Exercise directions :: Every line of the records that holds the word "Local" should be copied.

_ _ _ _ _ _ _

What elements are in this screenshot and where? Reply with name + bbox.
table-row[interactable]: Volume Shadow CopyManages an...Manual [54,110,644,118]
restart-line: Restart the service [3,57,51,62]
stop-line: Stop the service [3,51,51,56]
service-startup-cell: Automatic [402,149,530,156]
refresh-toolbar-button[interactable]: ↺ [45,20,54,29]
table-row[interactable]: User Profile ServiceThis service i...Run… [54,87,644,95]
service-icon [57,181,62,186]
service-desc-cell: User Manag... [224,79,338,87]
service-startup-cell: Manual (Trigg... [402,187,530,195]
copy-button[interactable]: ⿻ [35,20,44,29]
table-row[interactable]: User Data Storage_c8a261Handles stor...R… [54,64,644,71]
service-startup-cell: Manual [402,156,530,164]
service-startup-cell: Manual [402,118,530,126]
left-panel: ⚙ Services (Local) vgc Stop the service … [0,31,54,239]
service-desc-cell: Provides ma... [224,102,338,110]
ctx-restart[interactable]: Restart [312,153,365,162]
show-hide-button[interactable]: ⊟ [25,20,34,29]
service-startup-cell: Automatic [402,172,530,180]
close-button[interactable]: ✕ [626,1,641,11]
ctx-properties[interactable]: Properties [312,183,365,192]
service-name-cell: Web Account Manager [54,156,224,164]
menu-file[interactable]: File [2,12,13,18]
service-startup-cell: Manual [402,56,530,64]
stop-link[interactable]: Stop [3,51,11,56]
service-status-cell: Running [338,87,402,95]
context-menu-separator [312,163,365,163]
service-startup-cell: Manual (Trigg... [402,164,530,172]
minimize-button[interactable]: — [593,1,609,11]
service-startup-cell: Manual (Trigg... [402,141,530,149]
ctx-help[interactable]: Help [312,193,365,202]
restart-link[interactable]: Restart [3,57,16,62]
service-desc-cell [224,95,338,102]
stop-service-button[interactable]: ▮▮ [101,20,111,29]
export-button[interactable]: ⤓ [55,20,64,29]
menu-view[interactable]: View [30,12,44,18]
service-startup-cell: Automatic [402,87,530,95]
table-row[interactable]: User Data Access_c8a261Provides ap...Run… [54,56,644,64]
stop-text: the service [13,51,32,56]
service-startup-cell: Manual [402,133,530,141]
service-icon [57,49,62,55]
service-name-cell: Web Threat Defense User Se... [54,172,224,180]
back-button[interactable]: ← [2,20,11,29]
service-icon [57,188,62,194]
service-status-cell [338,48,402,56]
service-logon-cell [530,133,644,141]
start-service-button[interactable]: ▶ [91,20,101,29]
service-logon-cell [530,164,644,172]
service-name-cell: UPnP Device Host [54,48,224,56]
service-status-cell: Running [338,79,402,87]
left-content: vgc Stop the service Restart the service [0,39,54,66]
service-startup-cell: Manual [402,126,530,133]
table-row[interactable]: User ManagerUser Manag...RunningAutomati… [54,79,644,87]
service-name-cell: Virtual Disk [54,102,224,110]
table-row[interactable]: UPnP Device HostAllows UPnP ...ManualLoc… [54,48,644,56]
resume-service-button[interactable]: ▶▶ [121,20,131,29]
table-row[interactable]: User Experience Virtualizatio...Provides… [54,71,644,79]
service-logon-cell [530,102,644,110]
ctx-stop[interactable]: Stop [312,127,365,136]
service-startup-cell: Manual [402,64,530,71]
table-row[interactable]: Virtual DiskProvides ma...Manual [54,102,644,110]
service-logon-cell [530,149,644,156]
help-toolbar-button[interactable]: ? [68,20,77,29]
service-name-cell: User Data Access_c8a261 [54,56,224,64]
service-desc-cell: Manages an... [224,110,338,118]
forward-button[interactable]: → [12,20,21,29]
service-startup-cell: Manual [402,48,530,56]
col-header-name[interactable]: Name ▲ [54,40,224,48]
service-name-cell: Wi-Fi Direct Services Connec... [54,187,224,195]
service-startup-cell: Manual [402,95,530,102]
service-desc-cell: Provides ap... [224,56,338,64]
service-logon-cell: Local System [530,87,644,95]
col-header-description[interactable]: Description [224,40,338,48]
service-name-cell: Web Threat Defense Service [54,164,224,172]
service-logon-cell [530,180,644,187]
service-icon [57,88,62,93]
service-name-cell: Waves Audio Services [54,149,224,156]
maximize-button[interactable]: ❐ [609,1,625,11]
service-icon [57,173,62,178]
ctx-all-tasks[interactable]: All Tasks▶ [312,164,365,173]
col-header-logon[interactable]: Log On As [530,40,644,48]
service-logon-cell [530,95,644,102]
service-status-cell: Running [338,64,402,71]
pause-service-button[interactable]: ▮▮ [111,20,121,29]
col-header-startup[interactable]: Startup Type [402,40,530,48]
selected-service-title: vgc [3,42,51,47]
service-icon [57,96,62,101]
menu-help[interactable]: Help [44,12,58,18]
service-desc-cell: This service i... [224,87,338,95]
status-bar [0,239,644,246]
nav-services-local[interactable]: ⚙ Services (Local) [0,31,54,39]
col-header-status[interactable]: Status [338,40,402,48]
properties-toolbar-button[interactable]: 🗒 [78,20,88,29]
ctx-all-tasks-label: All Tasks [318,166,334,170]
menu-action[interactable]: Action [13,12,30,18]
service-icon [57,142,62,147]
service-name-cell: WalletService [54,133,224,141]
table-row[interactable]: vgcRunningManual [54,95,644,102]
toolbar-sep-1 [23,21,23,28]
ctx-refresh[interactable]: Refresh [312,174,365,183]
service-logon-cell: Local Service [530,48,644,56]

_ _ _ _ _ _ _

Solution below ::
left-panel: ⚙ Services (Local) vgc Stop the service … [0,31,54,239]
service-logon-cell: Local System [530,87,644,95]
nav-services-local[interactable]: ⚙ Services (Local) [0,31,54,39]
service-logon-cell: Local Service [530,48,644,56]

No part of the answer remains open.